Roth hatte die AfD-Bundestagsfraktion als „politischen Arm des Rechtsterrorismus“ bezeichnet. Eine daraufhin bei ihm eingegangene Unterlassungserklärung einer Anwaltskanzlei hatte er nicht unterschrieben. Die AfD-Bundestagsfraktion zog sie später zurück. In dem Drohschreiben gegen Roth, das er Anfang dieser Woche öffentlich gemacht hat, war „diese gescheiterte AfD-Aktion“, so Giese, als Begründung für die Morddrohung genannt worden.

SPD: "Jetzt ist der Rechtsstaat gefordert"

„Der SPD-Unterbezirk Hersfeld-Rotenburg solidarisiert sich mit seinem Bundestagsabgeordneten sowie dessen Team“, heißt es weiter in der SPD-Mitteilung. Jetzt sei der Rechtsstaat gefordert. Morddrohungen seien keine Bagatelle. Verniedlichungen, dass es sich immer wieder um Einzeltäter handele auch nicht.

„Die Sozialdemokratie setzt auf eben diesen Rechtsstaat. Dieser garantiert, im Gegensatz zu der von Rechtsextremen gewollten Diktatur die Rechte aller Bürgerinnen und Bürger“, teilt der SPD-Unterbezirk mit.

Volker Bouffier: Todesdrohung gegen Michael Roth ist "niederträchtig und perfide"

Update am 06.11.2019 um 20.20 Uhr - „Wir sind alle aufgerufen, diesem Treiben mit Entschiedenheit ein Ende zu bereiten“, sagte Bouffier gegenüber unserer Zeitung am Rande der Haushaltsklausur der Landtags-CDU im Schlosshotel Prinz von Hessen in Friedewald. 

Bouffier sprach von einer „gemeinsamen Aufgabe, die wir angehen“ und verwies auf die Anstrengungen der Landesregierung gegen Hass und Hetze im Netz. „Aus Worten dürfen nicht Taten werden“, betonte der Ministerpräsident.
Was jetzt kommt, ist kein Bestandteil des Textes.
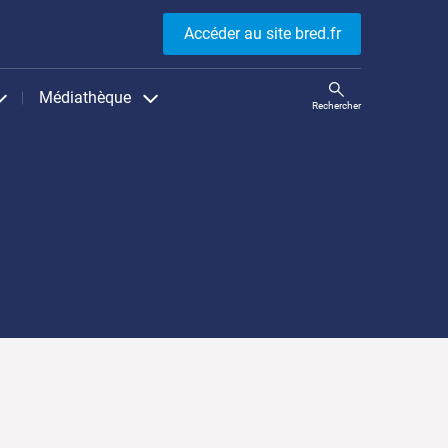
Accéder au site bred.fr
Médiathèque
Rechercher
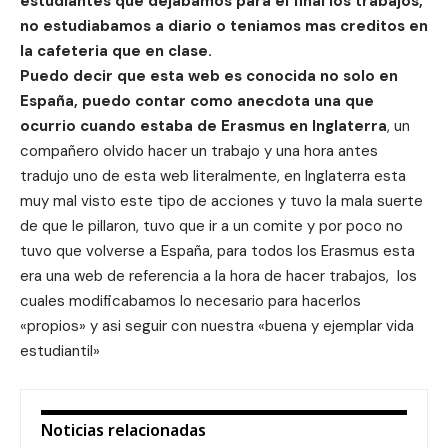
estudiantes que dejabamos para el final los trabajos,
no estudiabamos a diario o teniamos mas creditos en
la cafeteria que en clase.
Puedo decir que esta web es conocida no solo en
España, puedo contar como anecdota una que
ocurrio cuando estaba de Erasmus en Inglaterra
, un
compañero olvido hacer un trabajo y una hora antes
tradujo uno de esta web literalmente, en Inglaterra esta
muy mal visto este tipo de acciones y tuvo la mala suerte
de que le pillaron, tuvo que ir a un comite y por poco no
tuvo que volverse a España, para todos los Erasmus esta
era una web de referencia a la hora de hacer trabajos, los
cuales modificabamos lo necesario para hacerlos
«propios» y asi seguir con nuestra «buena y ejemplar vida
estudiantil»
Noticias relacionadas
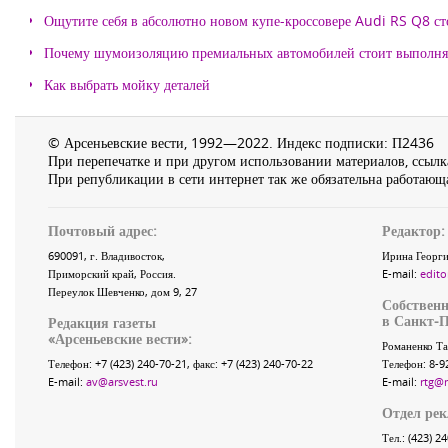
Ощутите себя в абсолютно новом купе-кроссовере Audi RS Q8 с
Почему шумоизоляцию премиальных автомобилей стоит выпол
Как выбрать мойку деталей
© Арсеньевские вести, 1992—2022. Индекс подписки: П2436
При перепечатке и при другом использовании материалов, ссылка
При републикации в сети интернет так же обязательна работающа
Почтовый адрес:
Редактор:
690091
, г.
Владивосток
,
Ирина Георги
Приморский край
,
Россия
.
E-mail:
edito
Переулок Шевченко
, дом 9, 27
Собственн
в Санкт-П
Редакция газеты
«
Арсеньевские вести
»:
Романенко Та
Телефон:
+7 (423) 240-70-21
, факс:
+7 (423) 240-70-22
Телефон: 8-9
E-mail:
av@arsvest.ru
E-mail:
rtg@
Отдел ре
Тел.: (423) 2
Morddrohung gegen Staatsminister Michael Roth: Mail von rechtsradikaler Gruppe

Erstmeldung vom 05.11.2019 - Der Bundestagsabgeordnete aus Osthessen veröffentlichte gestern auf Twitter und Facebook das Foto einer fast zwei Wochen alten E-Mail des Absenders „KdgU“. Darin werden ihm und seinen Angestellten Verletzungen mit einem scharfen Messer angedroht. Roth stehe auf einer „Abschussliste“, schreibt der Autor der Mail. 

Begründet wird die Drohung damit, dass Roth die Abmahnung einer Kanzlei veröffentlicht habe, die er bekam, nachdem er die AfD den „politischen Arm des Rechtsterrorismus“ genannt hatte. In der von Roth in den sozialen Medien veröffentlichten Mail heißt es wörtlich: „Dir sollte klar sein, dass Du (...) auf unserer Abschussliste stehst. Und weder Dein Status als Abgeordneter noch der des Staatsministers werden Dich schützen.“ 

Michael Roth: Solche Drohungen dürfen nicht ignoriert oder runtergespielt werden

„Die Bedrohungen nehmen zu“, schrieb Roth zu dem Foto auf Twitter. „Wir neigen dazu, sie abzuhaken, runterzuspielen oder zu ignorieren. Damit muss Schluss sein. Aus Worten können Taten werden.“ Gegenüber unserer Zeitung erklärte Roth, das Bundeskriminalamt sei informiert und Anzeige erstattet worden. Roth: „Ich habe keine Angst und lasse mich nicht einschüchtern.“

Auch die Grünen-Politiker Cem Özdemir und Claudia Roth haben kürzlich Drohungen erhalten. Die Neonazi-Vereinigung "Atomwaffen Division Deutschland"hatte sich dazu bekannt. Beide Politiker haben sich öffentlich zu den Drohungen geäußert: "Politiker dürfen kein Freiwild werden".